By 1972 the costs associated with Medicare had spiraled out of control to such a rate that even the administration and Congress were expressing concern as I pointed before. Then as a consequence, a number of studies were undertaken to examine what were the causes. The conclusions were that this rise was due to hospital service charges that rose much faster than the Consumer Price Index and especially the medical care component of the index as well as physicians’ charges over the first five years of Medicare ending in 1971. The charges rose 39 percent as compared with a 15 percent rise in the five years before the advent of Medicare. If you adjust for the increase in CPI, the Medicare physicians’ charges rose by 11 percent during that first five years of Medicare.

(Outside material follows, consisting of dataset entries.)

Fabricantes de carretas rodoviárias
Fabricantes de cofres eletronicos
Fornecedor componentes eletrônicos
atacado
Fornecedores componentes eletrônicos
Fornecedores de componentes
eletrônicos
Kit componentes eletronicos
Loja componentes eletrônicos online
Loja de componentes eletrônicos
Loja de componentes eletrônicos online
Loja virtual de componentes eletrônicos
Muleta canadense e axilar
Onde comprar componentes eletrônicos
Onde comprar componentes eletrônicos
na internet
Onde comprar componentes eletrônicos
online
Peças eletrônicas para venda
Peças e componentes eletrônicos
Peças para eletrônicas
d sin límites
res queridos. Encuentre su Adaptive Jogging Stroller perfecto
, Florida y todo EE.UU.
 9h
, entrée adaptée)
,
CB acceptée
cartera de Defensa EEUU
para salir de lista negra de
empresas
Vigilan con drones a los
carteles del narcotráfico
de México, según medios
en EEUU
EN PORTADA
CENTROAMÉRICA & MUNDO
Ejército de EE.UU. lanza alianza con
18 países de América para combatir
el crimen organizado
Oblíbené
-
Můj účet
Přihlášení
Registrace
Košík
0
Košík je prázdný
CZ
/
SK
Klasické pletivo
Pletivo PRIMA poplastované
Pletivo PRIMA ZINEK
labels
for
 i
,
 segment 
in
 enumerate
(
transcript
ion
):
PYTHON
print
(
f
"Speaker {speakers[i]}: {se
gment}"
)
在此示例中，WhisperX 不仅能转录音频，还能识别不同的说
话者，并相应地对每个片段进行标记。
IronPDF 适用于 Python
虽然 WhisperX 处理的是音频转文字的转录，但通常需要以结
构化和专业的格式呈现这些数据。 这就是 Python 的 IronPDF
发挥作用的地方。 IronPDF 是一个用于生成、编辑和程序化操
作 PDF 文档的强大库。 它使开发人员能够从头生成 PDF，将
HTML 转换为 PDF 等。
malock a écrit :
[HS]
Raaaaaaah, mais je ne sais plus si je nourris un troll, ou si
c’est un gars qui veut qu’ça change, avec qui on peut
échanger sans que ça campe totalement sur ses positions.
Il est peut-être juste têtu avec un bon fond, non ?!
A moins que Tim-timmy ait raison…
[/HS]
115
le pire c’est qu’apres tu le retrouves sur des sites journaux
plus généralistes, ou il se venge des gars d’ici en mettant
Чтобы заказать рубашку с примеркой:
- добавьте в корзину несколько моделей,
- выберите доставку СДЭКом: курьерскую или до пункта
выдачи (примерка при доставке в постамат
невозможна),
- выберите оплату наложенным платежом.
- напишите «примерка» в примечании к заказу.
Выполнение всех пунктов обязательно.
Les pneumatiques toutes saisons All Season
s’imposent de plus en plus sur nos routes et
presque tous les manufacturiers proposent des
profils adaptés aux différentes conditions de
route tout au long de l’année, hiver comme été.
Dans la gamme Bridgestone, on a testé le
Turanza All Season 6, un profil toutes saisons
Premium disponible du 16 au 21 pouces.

Also as important is that the proportion of total health care expenditures of the elderly that originated in public sources rose far more sharply than had been expected prior to Medicare’s passage. In fact in the fiscal year 1966, the government programs provided 31 percent of the total expended on health care for the elderly and just one year later this proportion had risen to 59 percent. Also, consider that Medicare alone accounted for thirty-five cents of every dollar spent on health services by or for those over the age of 65. There were even more dramatic increases occurred in the Medicaid program during its first few years.

The wording of Title XIX provided that the federal government had an open-ended obligation to help underwrite the costs of medical care for a wide range of services to a large number of possible recipients, depending on state legislation. Therefore, there was no accurate way of predicting the ultimate costs of the program and I will leave this discussion here. Why? Because age we have an older and older population we will have a bigger group in which Medicare will cover. Now if we enlarge the demographic to include “All” Americans the main question is how will we pay for that program?